[[ DATA open ]]

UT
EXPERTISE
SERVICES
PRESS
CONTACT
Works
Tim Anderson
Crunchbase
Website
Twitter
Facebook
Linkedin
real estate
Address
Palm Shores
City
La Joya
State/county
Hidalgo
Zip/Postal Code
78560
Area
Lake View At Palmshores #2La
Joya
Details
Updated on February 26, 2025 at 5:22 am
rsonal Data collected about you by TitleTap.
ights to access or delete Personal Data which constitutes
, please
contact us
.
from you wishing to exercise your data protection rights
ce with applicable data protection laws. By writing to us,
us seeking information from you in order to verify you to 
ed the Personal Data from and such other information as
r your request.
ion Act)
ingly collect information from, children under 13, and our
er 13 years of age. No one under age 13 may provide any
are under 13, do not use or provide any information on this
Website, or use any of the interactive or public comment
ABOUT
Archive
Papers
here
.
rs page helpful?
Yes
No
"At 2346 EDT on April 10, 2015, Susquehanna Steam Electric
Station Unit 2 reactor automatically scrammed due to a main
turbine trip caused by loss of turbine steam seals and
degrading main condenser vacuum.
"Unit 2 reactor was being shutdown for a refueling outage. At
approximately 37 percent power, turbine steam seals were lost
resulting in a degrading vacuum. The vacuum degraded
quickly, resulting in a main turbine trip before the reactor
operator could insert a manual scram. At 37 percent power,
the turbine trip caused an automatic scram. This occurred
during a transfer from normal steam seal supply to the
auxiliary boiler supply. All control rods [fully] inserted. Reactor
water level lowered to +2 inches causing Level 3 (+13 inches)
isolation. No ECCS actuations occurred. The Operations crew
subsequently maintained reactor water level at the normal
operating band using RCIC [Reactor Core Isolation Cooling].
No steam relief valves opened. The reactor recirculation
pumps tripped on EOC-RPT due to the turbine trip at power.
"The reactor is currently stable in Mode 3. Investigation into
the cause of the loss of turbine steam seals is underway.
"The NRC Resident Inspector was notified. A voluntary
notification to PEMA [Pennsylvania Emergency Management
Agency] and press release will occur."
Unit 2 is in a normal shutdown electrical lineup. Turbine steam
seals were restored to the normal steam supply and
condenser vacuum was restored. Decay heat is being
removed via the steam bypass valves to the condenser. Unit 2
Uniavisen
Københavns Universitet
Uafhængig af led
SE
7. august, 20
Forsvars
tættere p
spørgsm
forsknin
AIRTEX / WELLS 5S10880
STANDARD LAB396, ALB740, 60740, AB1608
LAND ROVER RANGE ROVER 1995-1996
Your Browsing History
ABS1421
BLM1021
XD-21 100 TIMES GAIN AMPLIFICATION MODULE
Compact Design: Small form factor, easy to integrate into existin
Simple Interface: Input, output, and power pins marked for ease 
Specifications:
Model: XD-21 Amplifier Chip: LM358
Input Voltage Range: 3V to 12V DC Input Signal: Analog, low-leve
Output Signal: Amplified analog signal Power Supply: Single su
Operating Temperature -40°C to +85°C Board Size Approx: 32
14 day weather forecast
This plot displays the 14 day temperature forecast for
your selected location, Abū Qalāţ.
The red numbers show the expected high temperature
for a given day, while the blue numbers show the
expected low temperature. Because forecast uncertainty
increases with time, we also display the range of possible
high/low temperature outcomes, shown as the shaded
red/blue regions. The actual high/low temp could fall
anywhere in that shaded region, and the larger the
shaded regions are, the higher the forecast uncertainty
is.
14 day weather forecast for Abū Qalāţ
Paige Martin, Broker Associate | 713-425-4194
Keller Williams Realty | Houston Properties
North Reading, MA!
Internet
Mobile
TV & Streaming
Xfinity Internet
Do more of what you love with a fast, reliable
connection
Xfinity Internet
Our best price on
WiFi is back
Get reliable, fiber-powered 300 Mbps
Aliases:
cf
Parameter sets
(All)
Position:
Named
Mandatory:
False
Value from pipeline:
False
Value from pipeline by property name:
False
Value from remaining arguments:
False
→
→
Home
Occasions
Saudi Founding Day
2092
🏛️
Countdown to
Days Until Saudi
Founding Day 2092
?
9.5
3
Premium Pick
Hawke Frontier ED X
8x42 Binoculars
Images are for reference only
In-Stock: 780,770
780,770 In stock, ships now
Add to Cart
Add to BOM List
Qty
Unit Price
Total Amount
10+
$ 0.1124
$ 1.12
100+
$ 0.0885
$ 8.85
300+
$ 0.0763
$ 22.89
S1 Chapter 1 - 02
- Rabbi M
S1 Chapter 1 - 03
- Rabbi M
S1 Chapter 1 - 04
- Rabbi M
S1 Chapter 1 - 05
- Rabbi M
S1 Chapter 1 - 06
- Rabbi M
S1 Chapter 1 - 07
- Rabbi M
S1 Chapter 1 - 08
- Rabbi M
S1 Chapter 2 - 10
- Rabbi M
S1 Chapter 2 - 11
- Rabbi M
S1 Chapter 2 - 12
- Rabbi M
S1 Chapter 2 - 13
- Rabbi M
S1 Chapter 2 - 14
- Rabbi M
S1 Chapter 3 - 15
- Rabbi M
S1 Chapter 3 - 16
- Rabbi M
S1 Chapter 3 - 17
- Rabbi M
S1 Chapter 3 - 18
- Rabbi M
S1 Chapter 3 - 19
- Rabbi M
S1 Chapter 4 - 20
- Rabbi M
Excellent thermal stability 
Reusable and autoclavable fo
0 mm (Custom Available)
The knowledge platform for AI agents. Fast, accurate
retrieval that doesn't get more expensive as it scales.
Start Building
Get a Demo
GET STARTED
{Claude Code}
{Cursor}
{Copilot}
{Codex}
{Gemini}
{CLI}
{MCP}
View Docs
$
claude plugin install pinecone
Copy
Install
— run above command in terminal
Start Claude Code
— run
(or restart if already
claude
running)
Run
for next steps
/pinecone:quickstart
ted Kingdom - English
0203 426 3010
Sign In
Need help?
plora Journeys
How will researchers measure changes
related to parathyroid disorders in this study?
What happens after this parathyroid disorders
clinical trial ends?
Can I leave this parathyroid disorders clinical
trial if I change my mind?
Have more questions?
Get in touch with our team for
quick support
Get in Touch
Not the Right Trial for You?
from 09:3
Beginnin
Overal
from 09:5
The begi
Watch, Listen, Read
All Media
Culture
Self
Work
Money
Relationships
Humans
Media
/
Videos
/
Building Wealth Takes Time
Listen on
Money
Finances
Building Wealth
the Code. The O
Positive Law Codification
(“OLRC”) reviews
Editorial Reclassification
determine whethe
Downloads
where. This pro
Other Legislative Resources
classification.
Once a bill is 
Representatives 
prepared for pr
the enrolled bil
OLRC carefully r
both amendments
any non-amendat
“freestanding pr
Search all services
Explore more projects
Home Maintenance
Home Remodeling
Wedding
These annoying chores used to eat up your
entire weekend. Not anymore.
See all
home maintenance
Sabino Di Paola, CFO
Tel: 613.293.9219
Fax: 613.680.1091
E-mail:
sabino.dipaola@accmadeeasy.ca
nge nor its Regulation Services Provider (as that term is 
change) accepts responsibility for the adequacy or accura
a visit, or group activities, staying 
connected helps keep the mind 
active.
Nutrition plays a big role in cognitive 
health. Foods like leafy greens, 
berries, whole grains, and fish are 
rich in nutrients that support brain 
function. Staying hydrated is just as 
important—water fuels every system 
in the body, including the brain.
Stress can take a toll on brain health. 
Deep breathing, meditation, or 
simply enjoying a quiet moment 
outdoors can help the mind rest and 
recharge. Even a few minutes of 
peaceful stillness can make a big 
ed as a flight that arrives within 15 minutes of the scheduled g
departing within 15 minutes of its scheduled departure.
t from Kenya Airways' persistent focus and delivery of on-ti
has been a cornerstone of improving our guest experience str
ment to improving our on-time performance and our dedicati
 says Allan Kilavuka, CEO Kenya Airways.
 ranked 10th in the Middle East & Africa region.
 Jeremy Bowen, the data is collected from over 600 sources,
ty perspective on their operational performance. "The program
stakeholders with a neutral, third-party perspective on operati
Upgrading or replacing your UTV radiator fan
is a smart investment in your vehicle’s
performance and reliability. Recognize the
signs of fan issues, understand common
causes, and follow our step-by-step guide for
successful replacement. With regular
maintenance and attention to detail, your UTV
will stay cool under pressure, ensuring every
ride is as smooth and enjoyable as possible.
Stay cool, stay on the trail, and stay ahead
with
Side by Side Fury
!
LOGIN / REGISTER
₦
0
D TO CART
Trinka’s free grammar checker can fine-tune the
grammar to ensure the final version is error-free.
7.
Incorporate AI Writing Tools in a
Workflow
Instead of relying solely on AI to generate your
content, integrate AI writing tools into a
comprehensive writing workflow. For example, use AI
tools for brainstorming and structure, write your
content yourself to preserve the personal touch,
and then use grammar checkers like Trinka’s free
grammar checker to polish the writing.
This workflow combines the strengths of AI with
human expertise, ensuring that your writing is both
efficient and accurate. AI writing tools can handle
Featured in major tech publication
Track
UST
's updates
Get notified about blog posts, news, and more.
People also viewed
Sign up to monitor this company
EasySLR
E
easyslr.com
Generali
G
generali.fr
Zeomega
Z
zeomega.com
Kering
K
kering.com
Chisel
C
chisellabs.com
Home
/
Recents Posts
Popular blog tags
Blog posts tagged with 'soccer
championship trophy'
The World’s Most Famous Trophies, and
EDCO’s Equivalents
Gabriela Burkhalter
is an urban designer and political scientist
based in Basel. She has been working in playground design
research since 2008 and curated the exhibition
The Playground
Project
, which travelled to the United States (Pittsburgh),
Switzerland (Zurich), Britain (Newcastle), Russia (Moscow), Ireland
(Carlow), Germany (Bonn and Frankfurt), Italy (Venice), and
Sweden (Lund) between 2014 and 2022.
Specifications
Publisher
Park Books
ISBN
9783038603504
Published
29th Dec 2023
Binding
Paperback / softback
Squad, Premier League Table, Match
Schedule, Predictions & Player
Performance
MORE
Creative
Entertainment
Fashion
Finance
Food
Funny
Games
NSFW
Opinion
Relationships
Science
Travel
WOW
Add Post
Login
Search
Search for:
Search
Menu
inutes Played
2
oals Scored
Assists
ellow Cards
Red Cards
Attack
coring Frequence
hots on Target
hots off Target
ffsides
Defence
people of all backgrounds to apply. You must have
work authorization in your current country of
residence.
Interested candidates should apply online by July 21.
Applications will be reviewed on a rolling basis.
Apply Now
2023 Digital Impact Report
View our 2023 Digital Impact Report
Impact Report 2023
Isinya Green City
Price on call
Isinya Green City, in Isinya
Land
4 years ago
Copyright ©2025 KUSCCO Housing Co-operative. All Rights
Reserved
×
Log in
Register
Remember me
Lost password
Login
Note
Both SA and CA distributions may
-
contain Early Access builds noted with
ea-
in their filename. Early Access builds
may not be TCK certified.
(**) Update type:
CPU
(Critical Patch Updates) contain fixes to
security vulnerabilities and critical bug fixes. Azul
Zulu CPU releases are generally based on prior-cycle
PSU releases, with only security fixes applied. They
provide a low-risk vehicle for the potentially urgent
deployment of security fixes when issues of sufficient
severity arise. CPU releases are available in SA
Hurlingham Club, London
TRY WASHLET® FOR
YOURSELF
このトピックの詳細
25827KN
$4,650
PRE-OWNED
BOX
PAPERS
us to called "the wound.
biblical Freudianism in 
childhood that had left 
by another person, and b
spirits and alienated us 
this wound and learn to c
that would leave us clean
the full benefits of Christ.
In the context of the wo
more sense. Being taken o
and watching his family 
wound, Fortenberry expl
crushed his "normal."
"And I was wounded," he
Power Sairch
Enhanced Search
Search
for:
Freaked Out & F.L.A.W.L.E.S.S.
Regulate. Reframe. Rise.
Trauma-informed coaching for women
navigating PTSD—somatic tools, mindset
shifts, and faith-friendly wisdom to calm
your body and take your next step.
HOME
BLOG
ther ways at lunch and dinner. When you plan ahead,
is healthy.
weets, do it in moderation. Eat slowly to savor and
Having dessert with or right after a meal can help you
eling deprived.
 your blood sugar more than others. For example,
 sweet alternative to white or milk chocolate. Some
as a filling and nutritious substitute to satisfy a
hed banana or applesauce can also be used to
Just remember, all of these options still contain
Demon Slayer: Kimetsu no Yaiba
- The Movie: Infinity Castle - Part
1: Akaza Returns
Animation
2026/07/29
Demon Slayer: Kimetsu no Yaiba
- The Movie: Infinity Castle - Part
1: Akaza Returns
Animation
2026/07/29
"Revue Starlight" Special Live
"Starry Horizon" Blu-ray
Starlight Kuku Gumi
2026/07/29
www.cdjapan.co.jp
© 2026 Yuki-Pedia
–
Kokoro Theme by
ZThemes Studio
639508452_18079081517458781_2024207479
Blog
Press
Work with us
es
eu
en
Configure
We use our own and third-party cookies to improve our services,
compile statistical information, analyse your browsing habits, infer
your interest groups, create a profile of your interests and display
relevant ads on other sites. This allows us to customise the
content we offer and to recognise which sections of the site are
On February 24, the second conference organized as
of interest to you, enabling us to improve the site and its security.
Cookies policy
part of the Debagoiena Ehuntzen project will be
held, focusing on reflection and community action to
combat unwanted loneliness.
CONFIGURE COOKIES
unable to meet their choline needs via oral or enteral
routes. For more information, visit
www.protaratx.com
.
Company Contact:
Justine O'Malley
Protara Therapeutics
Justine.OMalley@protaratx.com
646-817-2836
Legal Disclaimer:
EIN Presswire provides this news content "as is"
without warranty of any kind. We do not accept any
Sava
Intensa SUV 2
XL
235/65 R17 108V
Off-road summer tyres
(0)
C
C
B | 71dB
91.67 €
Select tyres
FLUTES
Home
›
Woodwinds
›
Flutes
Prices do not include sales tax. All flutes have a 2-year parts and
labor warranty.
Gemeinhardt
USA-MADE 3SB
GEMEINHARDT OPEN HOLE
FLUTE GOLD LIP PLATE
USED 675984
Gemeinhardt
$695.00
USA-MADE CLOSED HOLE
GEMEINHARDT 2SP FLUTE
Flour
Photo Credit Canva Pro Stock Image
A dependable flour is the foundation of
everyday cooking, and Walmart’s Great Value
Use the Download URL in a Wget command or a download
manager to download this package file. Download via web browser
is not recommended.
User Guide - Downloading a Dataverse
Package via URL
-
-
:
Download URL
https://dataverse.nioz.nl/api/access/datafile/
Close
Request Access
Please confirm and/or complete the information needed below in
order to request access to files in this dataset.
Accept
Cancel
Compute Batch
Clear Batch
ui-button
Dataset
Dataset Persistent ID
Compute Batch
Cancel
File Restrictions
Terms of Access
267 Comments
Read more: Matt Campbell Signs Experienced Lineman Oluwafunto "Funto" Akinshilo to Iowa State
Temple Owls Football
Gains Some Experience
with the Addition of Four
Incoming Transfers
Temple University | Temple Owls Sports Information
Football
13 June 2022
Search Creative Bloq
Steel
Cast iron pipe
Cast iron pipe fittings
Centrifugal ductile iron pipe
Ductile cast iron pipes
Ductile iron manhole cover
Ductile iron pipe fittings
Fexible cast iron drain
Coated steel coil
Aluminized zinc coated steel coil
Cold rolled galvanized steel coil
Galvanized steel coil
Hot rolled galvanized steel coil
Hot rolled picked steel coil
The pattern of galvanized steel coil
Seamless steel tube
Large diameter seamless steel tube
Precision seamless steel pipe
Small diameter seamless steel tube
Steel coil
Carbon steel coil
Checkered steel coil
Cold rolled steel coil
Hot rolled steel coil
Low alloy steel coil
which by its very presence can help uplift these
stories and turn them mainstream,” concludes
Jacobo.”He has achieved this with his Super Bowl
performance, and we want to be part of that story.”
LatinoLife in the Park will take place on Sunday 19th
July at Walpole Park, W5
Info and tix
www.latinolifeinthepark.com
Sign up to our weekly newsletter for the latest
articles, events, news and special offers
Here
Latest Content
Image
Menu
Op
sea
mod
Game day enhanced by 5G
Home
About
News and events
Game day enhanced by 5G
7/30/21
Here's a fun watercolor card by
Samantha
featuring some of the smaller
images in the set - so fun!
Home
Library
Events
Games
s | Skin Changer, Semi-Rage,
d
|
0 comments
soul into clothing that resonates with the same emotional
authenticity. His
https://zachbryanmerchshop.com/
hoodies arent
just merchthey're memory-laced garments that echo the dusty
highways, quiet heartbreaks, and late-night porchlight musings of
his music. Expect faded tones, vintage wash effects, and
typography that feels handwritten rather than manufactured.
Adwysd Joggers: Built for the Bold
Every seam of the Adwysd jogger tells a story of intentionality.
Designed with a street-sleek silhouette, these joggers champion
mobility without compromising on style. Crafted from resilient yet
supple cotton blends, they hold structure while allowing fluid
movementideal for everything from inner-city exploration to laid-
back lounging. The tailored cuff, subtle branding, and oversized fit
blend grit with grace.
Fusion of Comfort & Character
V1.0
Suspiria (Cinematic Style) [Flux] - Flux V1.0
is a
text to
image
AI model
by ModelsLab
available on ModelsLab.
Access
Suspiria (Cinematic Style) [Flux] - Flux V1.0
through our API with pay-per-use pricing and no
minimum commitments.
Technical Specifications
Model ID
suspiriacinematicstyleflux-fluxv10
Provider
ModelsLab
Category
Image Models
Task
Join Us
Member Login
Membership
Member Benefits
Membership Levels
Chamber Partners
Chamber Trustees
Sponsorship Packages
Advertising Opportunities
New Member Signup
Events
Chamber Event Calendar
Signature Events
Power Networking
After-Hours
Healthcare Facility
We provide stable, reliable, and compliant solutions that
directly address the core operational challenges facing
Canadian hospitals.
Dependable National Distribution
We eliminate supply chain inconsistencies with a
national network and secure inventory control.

[[ DATA closed ]]

**WORK REQUIRED**
Scan the lines above for the word "than", then copy each line that has it.

**RESULT**
 your blood sugar more than others. For example,
typography that feels handwritten rather than manufactured.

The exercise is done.